I watched him glide toward Howard, and I swear that, even through the trembling haze of wind and heat across the field, what I then saw happen was incredible. Theo turned the frame away from Howard and dipped forward, shoved his head under Howard’s arm and hoisted him over his shoulder. Howard’s body bent in the middle like an understuffed toy, arms dangling, legs flopping disjointedly. I held my breath and watched, aghast and unbelieving. Theo staggered under the weight and bulk; his knees locked and then wobbled, and locked again, he struggled for balance, stamping one foot and then the other down hard on the uneven clumps of grass. Howard shrieked in terror and I cried out to Theo to put him down. They were both going to crash to the ground, and only Howard’s bones would break. But Theo steadied himself like a weightlifter, took a wide sideways step. His eyes were bulging, spit sprayed out from between his bared teeth. His feet snatched at one spot, then another, then he managed to plant one foot in front, and he started to tread uphill, pausing every few steps. I followed.

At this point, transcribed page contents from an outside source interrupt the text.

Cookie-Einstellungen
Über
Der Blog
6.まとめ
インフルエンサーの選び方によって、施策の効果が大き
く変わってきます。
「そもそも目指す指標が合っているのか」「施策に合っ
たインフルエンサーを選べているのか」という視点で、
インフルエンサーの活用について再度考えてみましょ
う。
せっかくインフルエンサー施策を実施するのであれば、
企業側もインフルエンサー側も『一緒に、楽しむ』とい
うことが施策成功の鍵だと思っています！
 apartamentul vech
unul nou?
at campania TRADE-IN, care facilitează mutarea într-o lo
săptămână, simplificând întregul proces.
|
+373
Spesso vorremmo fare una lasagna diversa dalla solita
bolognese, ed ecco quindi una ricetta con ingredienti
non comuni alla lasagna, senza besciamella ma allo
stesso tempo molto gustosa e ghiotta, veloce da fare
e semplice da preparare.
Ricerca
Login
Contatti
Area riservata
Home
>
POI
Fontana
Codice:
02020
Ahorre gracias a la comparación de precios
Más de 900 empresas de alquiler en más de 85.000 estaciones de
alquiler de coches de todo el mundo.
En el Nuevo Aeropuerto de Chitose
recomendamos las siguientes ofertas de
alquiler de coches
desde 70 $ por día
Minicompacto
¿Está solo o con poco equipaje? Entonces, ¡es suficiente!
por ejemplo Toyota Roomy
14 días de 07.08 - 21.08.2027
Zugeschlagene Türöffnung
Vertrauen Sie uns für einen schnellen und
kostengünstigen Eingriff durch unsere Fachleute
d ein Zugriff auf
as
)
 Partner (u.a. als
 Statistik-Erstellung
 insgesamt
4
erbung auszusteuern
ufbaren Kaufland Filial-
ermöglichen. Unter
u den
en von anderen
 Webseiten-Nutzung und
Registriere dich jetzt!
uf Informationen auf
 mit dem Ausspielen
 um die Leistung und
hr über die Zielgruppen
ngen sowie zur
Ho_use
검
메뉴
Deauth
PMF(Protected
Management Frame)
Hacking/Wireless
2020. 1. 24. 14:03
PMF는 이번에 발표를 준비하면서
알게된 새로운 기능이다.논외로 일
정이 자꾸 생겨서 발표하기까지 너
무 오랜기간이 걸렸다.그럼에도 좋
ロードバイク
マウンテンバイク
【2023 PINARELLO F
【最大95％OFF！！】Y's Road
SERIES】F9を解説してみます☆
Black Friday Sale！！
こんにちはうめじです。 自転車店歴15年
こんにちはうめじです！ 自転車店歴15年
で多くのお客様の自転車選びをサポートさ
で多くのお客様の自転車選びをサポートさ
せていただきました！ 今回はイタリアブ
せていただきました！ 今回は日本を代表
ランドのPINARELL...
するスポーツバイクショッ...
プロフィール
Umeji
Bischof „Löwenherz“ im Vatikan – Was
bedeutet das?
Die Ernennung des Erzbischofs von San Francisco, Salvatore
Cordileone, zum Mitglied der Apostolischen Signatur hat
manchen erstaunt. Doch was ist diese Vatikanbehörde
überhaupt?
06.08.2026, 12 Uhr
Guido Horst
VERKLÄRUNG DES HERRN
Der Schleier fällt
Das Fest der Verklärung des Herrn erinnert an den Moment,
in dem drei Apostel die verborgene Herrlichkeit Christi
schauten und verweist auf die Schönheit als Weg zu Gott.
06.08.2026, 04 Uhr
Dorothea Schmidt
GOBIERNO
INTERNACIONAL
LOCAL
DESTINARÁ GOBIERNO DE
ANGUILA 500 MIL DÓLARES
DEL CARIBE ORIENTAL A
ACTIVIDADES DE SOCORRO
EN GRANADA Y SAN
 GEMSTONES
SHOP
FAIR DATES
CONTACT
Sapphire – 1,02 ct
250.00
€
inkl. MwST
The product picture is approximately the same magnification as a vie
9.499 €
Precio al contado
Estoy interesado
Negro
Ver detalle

Eventually, with a great bellowing sigh, he set Howard down on the step of the next stile and bent over double, panting and blowing out his cheeks. By the time I reached them, there was Howard standing at his frame (I suppose Theo had carried that, too, somehow) as if he’d never really budged, laughing breathlessly. Theo was delighted because Howard seemed to be enjoying himself. I didn’t like to tell him about Howard’s crying and laughing fits which were like involuntary
spasms, just muscular upheavals caused by his misfiring brain that might not have anything to do with his feelings at all. So I made a show of delight and laughed, too, and told Howard he was doing fine.